Nobody likes to get political in church, and in many contexts it's impossible, but we've got to get at least political enough to say that "Jesus is Lord." Now, it's important to remember that Jesus' life, death, and resurrection did not happen just in some spiritual realm, it wasn't on some island in heaven. The reality of Jesus was a historical reality, indeed it was even a political reality. Jesus was crucified on a Roman cross, crucified as "king of the Jews." He was killed because he was a challenge to the powers that be, because he sided with the least and the lost and threatened the authority of the religious leaders of his day. He inaugurated an ironic new kingdom, the Kingdom of God... Ironic because it was so unlike the kingdoms which preceded it. It was a kingdom where the last became first and the first became last. His power came through humility, his victory came through death.
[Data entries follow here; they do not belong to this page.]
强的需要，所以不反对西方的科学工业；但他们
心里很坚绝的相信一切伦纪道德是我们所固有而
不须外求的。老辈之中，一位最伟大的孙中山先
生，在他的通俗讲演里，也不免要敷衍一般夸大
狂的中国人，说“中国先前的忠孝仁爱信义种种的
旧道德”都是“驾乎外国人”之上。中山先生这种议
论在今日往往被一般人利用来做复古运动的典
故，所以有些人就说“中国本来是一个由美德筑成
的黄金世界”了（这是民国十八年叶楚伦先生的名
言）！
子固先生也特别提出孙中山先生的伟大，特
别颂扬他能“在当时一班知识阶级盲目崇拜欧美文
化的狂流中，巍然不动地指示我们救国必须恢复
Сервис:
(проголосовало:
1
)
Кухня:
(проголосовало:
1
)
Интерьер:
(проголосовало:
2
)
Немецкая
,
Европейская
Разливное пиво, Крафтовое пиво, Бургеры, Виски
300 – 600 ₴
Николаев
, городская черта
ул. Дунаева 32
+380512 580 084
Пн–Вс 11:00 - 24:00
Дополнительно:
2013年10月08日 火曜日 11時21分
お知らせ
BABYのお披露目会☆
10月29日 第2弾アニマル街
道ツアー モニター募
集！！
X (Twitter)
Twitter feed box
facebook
Listen to the way Paul describes it...

"In your relationships with one another, have the same mindset as Christ Jesus: Who, being in very nature God,
did not consider equality with God something to be used to his own advantage; rather, he made himself nothing
by taking the very nature of a servant,
being made in human likeness. And being found in appearance as a man,
he humbled himself
by becoming obedient to death—
even death on a cross! Therefore God exalted him to the highest place
and gave him the name that is above every name, that at the name of Jesus every knee should bow,
in heaven and on earth and under the earth, and every tongue acknowledge that Jesus Christ is Lord,
to the glory of God the Father." (Philippians 2:5-11 NIV)
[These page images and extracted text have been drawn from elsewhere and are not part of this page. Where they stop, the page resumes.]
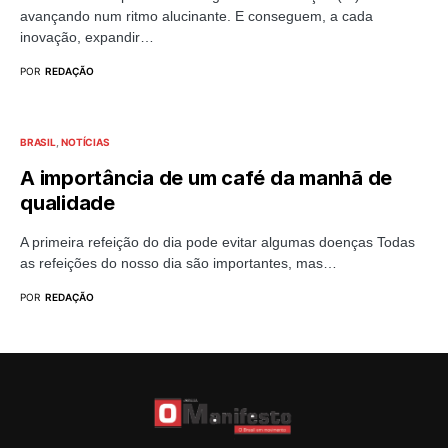
avançando num ritmo alucinante. E conseguem, a cada
inovação, expandir…
POR
REDAÇÃO
BRASIL
NOTÍCIAS
A importância de um café da manhã de
qualidade
A primeira refeição do dia pode evitar algumas doenças Todas
as refeições do nosso dia são importantes, mas…
POR
REDAÇÃO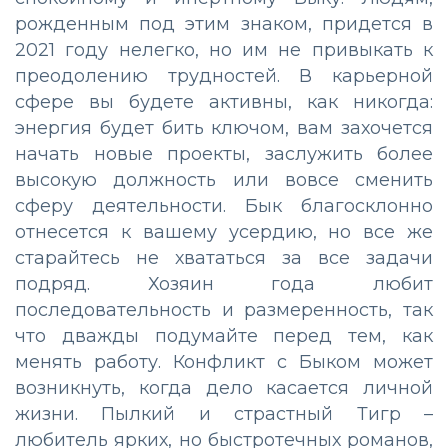
рожденным под этим знаком, придется в
2021 году нелегко, но им не привыкать к
преодолению трудностей. В карьерной
сфере вы будете активны, как никогда:
энергия будет бить ключом, вам захочется
начать новые проекты, заслужить более
высокую должность или вовсе сменить
сферу деятельности. Бык благосклонно
отнесется к вашему усердию, но все же
старайтесь не хвататься за все задачи
подряд. Хозяин года любит
последовательность и размеренность, так
что дважды подумайте перед тем, как
менять работу. Конфликт с Быком может
возникнуть, когда дело касается личной
жизни. Пылкий и страстный Тигр –
любитель ярких, но быстротечных романов,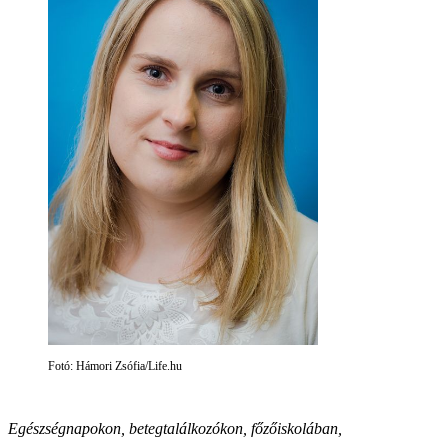
Fotó: Hámori Zsófia/Life.hu
Egészségnapokon, betegtalálkozókon, főzőiskolában,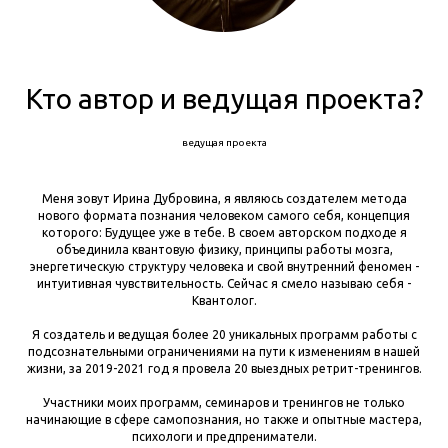
Кто автор и ведущая проекта?
ведущая проекта
Меня зовут Ирина Дубровина, я являюсь создателем метода
нового формата познания человеком самого себя, концепция
которого: Будущее уже в тебе. В своем авторском подходе я
объединила квантовую физику, принципы работы мозга,
энергетическую структуру человека и свой внутренний феномен -
интуитивная чувствительность. Сейчас я смело называю себя -
Квантолог.
Я создатель и ведущая более 20 уникальных программ работы с
подсознательными ограничениями на пути к изменениям в нашей
жизни, за 2019-2021 год я провела 20 выездных ретрит-тренингов.
Участники моих программ, семинаров и тренингов не только
начинающие в сфере самопознания, но также и опытные мастера,
психологи и предпрениматели.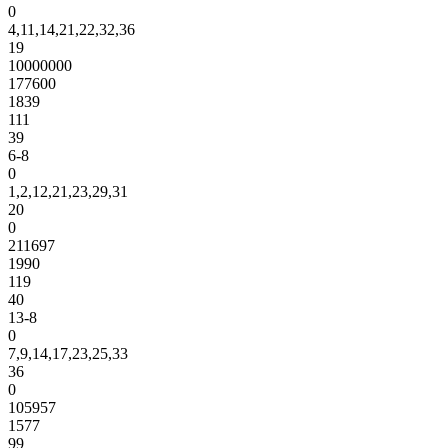
0
4,11,14,21,22,32,36
19
10000000
177600
1839
111
39
6-8
0
1,2,12,21,23,29,31
20
0
211697
1990
119
40
13-8
0
7,9,14,17,23,25,33
36
0
105957
1577
99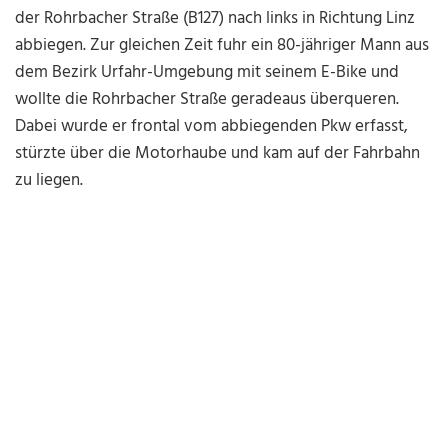
der Rohrbacher Straße (B127) nach links in Richtung Linz
abbiegen. Zur gleichen Zeit fuhr ein 80-jähriger Mann aus
dem Bezirk Urfahr-Umgebung mit seinem E-Bike und
wollte die Rohrbacher Straße geradeaus überqueren.
Dabei wurde er frontal vom abbiegenden Pkw erfasst,
stürzte über die Motorhaube und kam auf der Fahrbahn
zu liegen.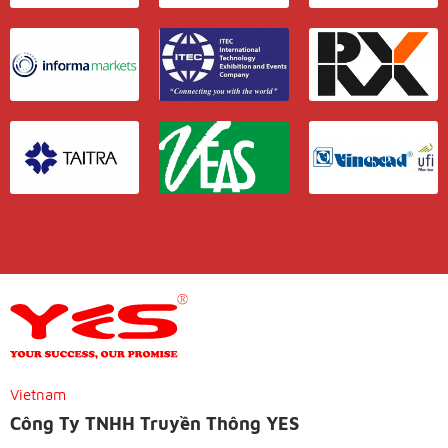
Vietnam
Công Ty TNHH Truyền Thông YES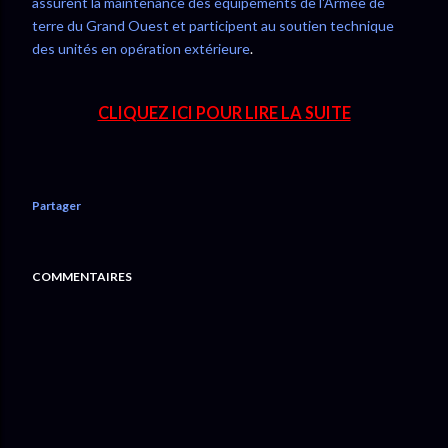
assurent la maintenance des équipements de l'Armée de
terre du Grand Ouest et participent au soutien technique
des unités en opération extérieure
.
CLIQUEZ ICI POUR LIRE LA SUITE
Partager
COMMENTAIRES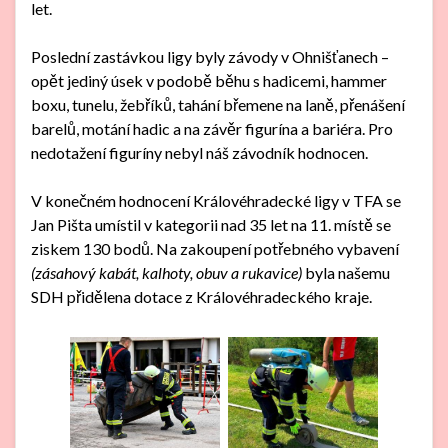
let.
Poslední zastávkou ligy byly závody v Ohnišťanech –
opět jediný úsek v podobě běhu s hadicemi, hammer
boxu, tunelu, žebříků, tahání břemene na laně, přenášení
barelů, motání hadic a na závěr figurína a bariéra. Pro
nedotažení figuríny nebyl náš závodník hodnocen.
V konečném hodnocení Královéhradecké ligy v TFA se
Jan Pišta umístil v kategorii nad 35 let na 11. místě se
ziskem 130 bodů. Na zakoupení potřebného vybavení
(zásahový kabát, kalhoty, obuv a rukavice)
byla našemu
SDH přidělena dotace z Královéhradeckého kraje.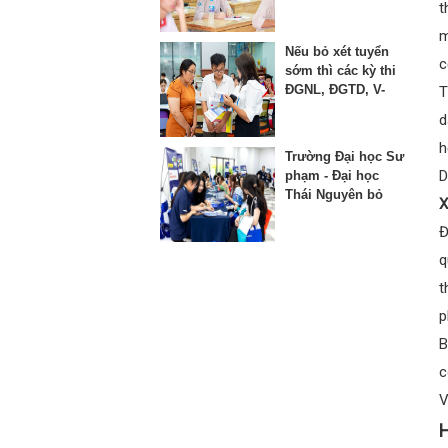
thứ 3 vào lớp 10
t
m
Nếu bỏ xét tuyển
c
sớm thì các kỳ thi
ĐGNL, ĐGTD, V-
T
SAT bị ảnh hưởng
d
như thế nào?
h
Trường Đại học Sư
D
phạm - Đại học
Thái Nguyên bỏ
X
phương thức xét
Đ
học bạ từ năm
2025
q
t
p
B
c
V
H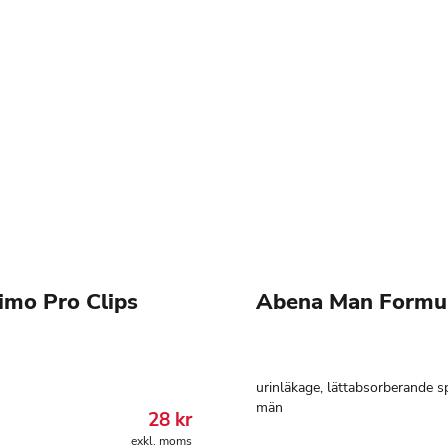
imo Pro Clips
Abena Man Formu
urinläkage, lättabsorberande sp
män
28
kr
exkl. moms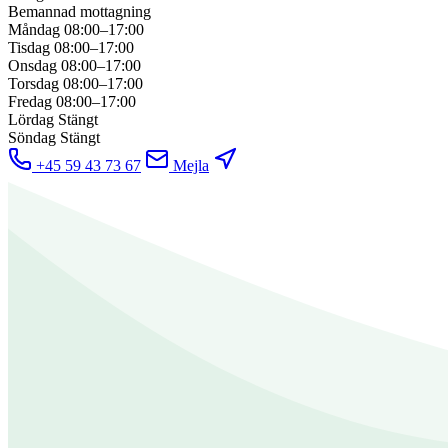
Bemannad mottagning
Måndag
08:00–17:00
Tisdag
08:00–17:00
Onsdag
08:00–17:00
Torsdag
08:00–17:00
Fredag
08:00–17:00
Lördag
Stängt
Söndag
Stängt
+45 59 43 73 67
Mejla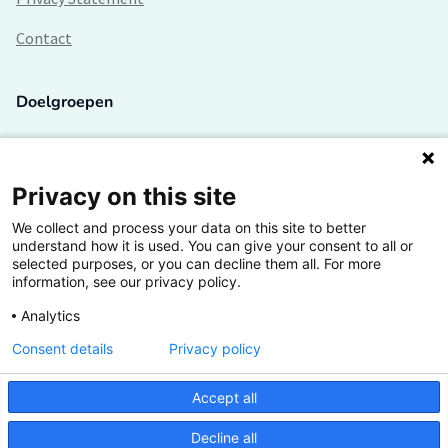
Contact
Doelgroepen
Studenten
Lectoren en onderzoekers
Privacy on this site
We collect and process your data on this site to better
Bedrijven
understand how it is used. You can give your consent to all or
selected purposes, or you can decline them all. For more
Hogescholen
information, see our privacy policy.
Analytics
Consent details
Privacy policy
De grootste kennisbank van het HBO
Accept all
Inspiratie op jouw vakgebied
Decline all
This wasn't just some spiritual victory. It was a victory in the heart of human history, in the reality of human experience. Jesus' victory was the true and certain victory of God's kingdom, a new way of ordering the world around us. To restore all things, even human relationships to the way they were created to exist.

The word "gospel"--euangelion in Greek--was not original. It was borrowed from the Roman empire. It was a term used to describe a political announcement, usually the announcement of a victory in battle. So when the first Christians applied the term to Jesus' life and ministry, it was a huge political statement, a statement of Jesus' victory over the powers and a proclamation of his lordship... Not what Caesar and his loyalists who freely and frequently proclaimed "Caesar is lord" would have liked to hear. The first Christians' announcement of the gospel of Jesus Christ, that "Jesus is Lord" was deeply subversive. The first Christians understood Jesus' work as profoundly, though perhaps ironically, political.
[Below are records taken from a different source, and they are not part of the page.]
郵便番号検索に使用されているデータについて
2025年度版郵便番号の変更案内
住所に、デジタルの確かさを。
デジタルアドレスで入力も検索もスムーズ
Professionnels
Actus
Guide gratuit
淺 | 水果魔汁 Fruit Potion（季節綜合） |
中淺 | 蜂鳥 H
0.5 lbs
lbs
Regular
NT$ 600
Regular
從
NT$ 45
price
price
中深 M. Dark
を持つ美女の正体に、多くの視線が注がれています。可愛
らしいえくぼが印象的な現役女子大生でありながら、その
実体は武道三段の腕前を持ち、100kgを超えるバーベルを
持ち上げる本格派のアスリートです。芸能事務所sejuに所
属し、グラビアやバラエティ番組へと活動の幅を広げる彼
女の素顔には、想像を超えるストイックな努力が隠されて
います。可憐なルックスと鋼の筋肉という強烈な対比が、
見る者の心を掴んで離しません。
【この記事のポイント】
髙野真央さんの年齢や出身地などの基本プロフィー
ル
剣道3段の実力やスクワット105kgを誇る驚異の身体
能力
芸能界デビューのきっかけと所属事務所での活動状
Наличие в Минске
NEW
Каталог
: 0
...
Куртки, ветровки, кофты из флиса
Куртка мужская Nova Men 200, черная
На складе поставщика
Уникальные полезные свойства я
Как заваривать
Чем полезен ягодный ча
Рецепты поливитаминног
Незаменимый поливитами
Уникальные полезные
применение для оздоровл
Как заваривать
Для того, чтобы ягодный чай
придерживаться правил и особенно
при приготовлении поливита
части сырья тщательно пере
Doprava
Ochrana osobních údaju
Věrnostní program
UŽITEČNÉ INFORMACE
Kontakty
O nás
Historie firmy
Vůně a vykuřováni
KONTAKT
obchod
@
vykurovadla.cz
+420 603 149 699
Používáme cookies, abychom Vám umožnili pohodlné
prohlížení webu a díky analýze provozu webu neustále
I know we don't like to get political in church but have to at least get political enough to say, along with those first Christians, that "Jesus is Lord" with all the immediate and systemic relevance it entails. Jesus is Lord... not Caesar and not any other power that might seek to stake claim on God's world. If we could sum up the gospel in three words, it would be "Jesus is Lord!" ...and then to live by those words should change the way we live in the world. It's not just a commentary regarding our spiritual status or our post-mortem destination. It means aligning this world according to the values of its king.

To say "Jesus is Lord" is to affirm his authority not only in heaven but on earth, in the the way we order and orient the systems of society... "That at the name of Jesus every knee should bow, in heaven and on earth and under the earth, and every tongue acknowledge that Jesus Christ is Lord."


Comments

The German Confessing Church in the 1930's knew that faith is political. When they stated in the Barmen Declaration that Jesus is Lord (Fuehrer in German), they were explicitly proclaiming that Hitler was not.